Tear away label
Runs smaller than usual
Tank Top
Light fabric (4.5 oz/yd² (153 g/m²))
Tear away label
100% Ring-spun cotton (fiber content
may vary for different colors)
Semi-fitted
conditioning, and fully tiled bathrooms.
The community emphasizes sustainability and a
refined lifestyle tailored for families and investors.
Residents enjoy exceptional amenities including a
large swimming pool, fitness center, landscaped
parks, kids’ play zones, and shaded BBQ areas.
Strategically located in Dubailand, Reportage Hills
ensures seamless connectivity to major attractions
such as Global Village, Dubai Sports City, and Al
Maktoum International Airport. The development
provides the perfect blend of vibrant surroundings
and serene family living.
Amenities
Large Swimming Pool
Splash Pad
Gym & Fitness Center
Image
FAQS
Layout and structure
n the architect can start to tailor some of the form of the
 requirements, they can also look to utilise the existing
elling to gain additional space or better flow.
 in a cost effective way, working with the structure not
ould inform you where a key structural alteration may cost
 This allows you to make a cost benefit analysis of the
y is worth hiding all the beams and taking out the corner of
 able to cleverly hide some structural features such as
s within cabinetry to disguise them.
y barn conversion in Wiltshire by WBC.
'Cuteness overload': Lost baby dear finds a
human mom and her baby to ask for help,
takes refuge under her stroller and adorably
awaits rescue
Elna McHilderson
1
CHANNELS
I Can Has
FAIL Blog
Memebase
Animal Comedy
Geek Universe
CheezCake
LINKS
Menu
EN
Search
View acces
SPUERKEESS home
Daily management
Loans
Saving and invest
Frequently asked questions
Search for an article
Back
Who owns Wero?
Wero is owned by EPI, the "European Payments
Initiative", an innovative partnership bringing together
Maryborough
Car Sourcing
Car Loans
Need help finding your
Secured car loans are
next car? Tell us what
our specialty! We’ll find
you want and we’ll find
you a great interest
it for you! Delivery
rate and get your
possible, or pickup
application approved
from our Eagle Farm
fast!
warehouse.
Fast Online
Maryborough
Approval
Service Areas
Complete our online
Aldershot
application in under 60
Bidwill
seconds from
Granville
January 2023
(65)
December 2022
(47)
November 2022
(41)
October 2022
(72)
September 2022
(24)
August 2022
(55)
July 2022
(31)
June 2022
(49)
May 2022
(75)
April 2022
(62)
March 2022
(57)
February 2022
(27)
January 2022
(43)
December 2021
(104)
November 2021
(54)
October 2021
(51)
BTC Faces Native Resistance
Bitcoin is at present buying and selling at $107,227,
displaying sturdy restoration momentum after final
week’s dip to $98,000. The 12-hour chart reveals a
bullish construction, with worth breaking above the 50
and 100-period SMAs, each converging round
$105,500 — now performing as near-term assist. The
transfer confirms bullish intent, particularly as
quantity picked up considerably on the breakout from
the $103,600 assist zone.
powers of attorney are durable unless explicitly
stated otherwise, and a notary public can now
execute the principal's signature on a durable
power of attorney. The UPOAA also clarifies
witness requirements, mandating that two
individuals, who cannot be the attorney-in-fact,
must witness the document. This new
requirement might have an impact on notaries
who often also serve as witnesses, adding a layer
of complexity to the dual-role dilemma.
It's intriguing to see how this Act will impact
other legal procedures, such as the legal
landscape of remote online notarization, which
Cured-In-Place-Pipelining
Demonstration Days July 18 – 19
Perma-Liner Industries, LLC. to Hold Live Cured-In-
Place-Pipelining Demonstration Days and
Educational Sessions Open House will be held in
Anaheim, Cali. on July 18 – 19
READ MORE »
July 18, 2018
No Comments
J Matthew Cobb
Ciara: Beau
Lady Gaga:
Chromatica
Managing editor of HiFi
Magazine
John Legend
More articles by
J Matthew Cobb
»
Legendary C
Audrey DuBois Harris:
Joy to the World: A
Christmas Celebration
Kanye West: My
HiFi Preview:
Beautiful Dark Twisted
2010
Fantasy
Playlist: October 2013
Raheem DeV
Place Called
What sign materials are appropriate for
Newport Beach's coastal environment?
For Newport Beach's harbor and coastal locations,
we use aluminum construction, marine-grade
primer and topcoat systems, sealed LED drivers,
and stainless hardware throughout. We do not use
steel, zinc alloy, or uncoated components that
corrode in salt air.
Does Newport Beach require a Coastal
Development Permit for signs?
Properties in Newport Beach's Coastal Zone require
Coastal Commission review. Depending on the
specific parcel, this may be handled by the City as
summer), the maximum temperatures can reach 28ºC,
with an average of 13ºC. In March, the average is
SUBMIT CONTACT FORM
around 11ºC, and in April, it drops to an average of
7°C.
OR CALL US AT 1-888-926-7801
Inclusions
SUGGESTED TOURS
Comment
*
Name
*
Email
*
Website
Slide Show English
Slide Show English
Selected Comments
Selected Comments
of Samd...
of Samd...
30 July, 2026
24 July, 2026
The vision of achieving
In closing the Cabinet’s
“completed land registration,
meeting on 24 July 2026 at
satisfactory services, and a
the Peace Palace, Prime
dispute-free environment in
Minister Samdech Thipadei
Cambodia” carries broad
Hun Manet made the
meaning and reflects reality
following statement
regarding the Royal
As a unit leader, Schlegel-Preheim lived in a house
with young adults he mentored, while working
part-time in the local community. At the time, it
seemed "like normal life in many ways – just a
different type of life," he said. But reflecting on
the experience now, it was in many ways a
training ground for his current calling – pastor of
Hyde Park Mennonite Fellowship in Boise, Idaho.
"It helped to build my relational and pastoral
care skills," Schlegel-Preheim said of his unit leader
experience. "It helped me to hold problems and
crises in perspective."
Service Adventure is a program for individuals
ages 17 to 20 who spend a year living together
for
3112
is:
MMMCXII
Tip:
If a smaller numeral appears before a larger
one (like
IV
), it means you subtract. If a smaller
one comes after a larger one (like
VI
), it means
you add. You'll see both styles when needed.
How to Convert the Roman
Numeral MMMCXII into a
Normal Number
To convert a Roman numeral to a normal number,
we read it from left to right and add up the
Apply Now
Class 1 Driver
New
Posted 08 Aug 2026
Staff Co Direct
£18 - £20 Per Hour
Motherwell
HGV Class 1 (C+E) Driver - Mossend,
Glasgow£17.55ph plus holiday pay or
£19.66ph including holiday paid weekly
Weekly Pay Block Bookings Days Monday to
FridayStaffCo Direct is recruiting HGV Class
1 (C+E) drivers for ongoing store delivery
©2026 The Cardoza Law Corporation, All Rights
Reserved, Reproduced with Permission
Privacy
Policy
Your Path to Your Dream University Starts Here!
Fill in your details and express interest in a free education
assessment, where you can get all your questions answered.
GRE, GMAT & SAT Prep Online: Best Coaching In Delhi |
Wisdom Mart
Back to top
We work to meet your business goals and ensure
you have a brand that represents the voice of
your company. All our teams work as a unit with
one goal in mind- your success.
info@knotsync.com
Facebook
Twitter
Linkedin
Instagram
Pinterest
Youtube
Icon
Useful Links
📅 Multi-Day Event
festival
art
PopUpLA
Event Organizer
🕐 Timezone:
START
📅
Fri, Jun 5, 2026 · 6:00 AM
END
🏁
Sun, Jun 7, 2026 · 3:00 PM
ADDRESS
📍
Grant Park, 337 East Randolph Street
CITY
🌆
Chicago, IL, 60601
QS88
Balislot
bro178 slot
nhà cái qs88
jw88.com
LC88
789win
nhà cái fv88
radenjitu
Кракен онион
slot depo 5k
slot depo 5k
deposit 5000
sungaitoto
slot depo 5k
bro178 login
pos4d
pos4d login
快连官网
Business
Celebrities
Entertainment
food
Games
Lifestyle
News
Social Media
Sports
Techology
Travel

### Exercise directions:
Your response should hold the lines from the first line of the entries above through the line with "Frequently asked questions", each retyped exactly, and nothing else.

### Response area:
Tear away label
Runs smaller than usual
Tank Top
Light fabric (4.5 oz/yd² (153 g/m²))
Tear away label
100% Ring-spun cotton (fiber content
may vary for different colors)
Semi-fitted
conditioning, and fully tiled bathrooms.
The community emphasizes sustainability and a
refined lifestyle tailored for families and investors.
Residents enjoy exceptional amenities including a
large swimming pool, fitness center, landscaped
parks, kids’ play zones, and shaded BBQ areas.
Strategically located in Dubailand, Reportage Hills
ensures seamless connectivity to major attractions
such as Global Village, Dubai Sports City, and Al
Maktoum International Airport. The development
provides the perfect blend of vibrant surroundings
and serene family living.
Amenities
Large Swimming Pool
Splash Pad
Gym & Fitness Center
Image
FAQS
Layout and structure
n the architect can start to tailor some of the form of the
 requirements, they can also look to utilise the existing
elling to gain additional space or better flow.
 in a cost effective way, working with the structure not
ould inform you where a key structural alteration may cost
 This allows you to make a cost benefit analysis of the
y is worth hiding all the beams and taking out the corner of
 able to cleverly hide some structural features such as
s within cabinetry to disguise them.
y barn conversion in Wiltshire by WBC.
'Cuteness overload': Lost baby dear finds a
human mom and her baby to ask for help,
takes refuge under her stroller and adorably
awaits rescue
Elna McHilderson
1
CHANNELS
I Can Has
FAIL Blog
Memebase
Animal Comedy
Geek Universe
CheezCake
LINKS
Menu
EN
Search
View acces
SPUERKEESS home
Daily management
Loans
Saving and invest
Frequently asked questions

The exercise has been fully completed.